I also used it not to cook.
It’s amazing how creative you can be with crackers.
And actually smelling onions sautéing might have put me over the edge.
By mid-day…
Having allowed myself not to do my normal routine…
I realized—what was I? A kid?
I used to behave like this when I was ten.
“Mom, I’ve got a stomach ache. Can’t go to school today.”
It almost always worked.
So, at 3:00, I decided I should at least get some writing in for the day.
But when I sat down in front of my laptop…
Oh no! Something strange was happening!
Big white words kept scrolling on a pitch black screen.
And NOTHING I did could shut it down.
(Thank heavens I’m backed-up with Carbonite)
I anxiously called the computer geek store.
“Sounds like you have a corrupt driver.”
In a New York minute, I packed up and raced out the door.

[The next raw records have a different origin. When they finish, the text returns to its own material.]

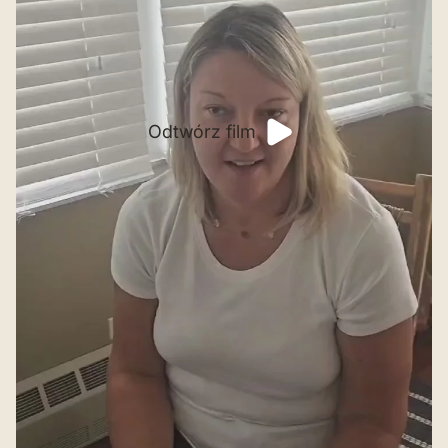
Odtwórz film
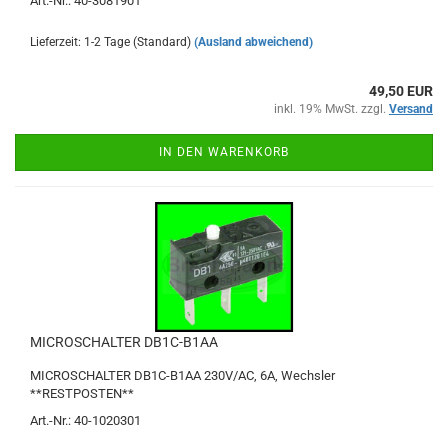
Art.-Nr.: 40-3081901
Lieferzeit: 1-2 Tage (Standard)
(Ausland abweichend)
49,50 EUR
inkl. 19% MwSt. zzgl.
Versand
IN DEN WARENKORB
MICROSCHALTER DB1C-B1AA
MICROSCHALTER DB1C-B1AA 230V/AC, 6A, Wechsler
**RESTPOSTEN**
Art.-Nr.: 40-1020301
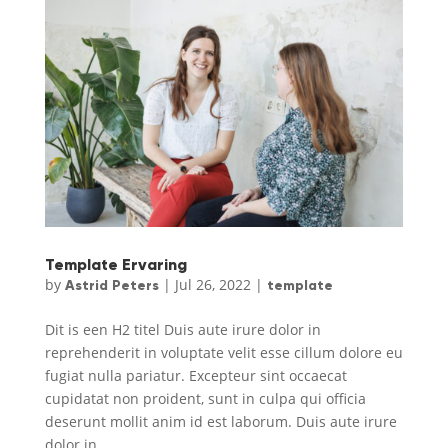
Template Ervaring
by
|
Jul 26, 2022
|
Astrid Peters
template
Dit is een H2 titel Duis aute irure dolor in
reprehenderit in voluptate velit esse cillum dolore eu
fugiat nulla pariatur. Excepteur sint occaecat
cupidatat non proident, sunt in culpa qui officia
deserunt mollit anim id est laborum. Duis aute irure
dolor in...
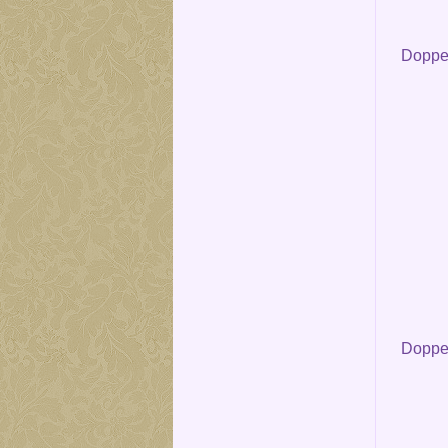
Doppel
Doppel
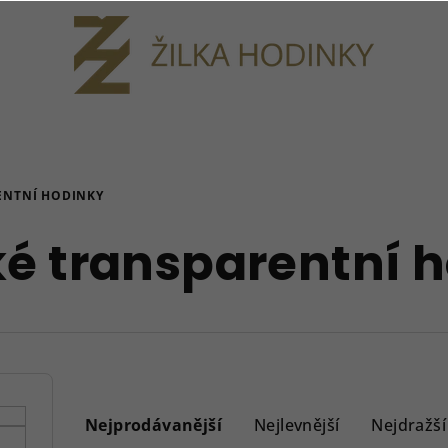
ENTNÍ HODINKY
 transparentní 
Ř
a
Nejprodávanější
Nejlevnější
Nejdražší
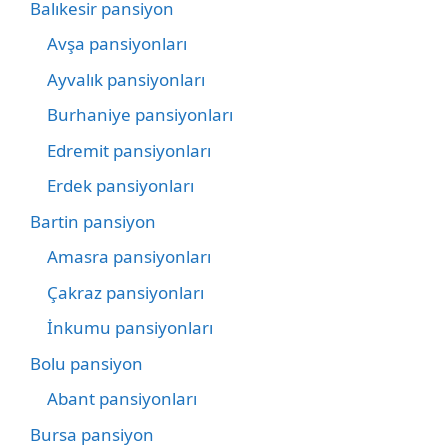
Balıkesir pansiyon
Avşa pansiyonları
Ayvalık pansiyonları
Burhaniye pansiyonları
Edremit pansiyonları
Erdek pansiyonları
Bartin pansiyon
Amasra pansiyonları
Çakraz pansiyonları
İnkumu pansiyonları
Bolu pansiyon
Abant pansiyonları
Bursa pansiyon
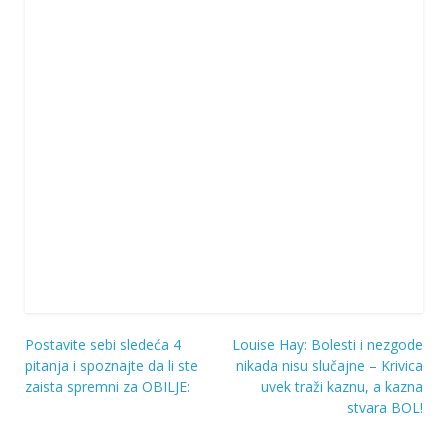
Postavite sebi sledeća 4
Louise Hay: Bolesti i nezgode
Navigacija
pitanja i spoznajte da li ste
nikada nisu slučajne – Krivica
zaista spremni za OBILJE:
uvek traži kaznu, a kazna
objava
stvara BOL!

“Look!” What’s going on?” I said to the young geek.
(I know, I know. His mamma wouldn’t like me calling him that)
He then pressed a button and my laptop instantly shut down.
“Well, I did try that,” I said emphatically. “Honestly, I did.”
He then rebooted my laptop and all drivers were working fine.
I left with laptop under my arms and my tail between my legs.
On the drive home it suddenly occurred to me…
My laptop actedjust like I did…
In “quasi” crash mode.
Hmm? Is the universe trying to make a point?
If soGOT IT!
So? Have you ever feigned being sick to get out of doing something?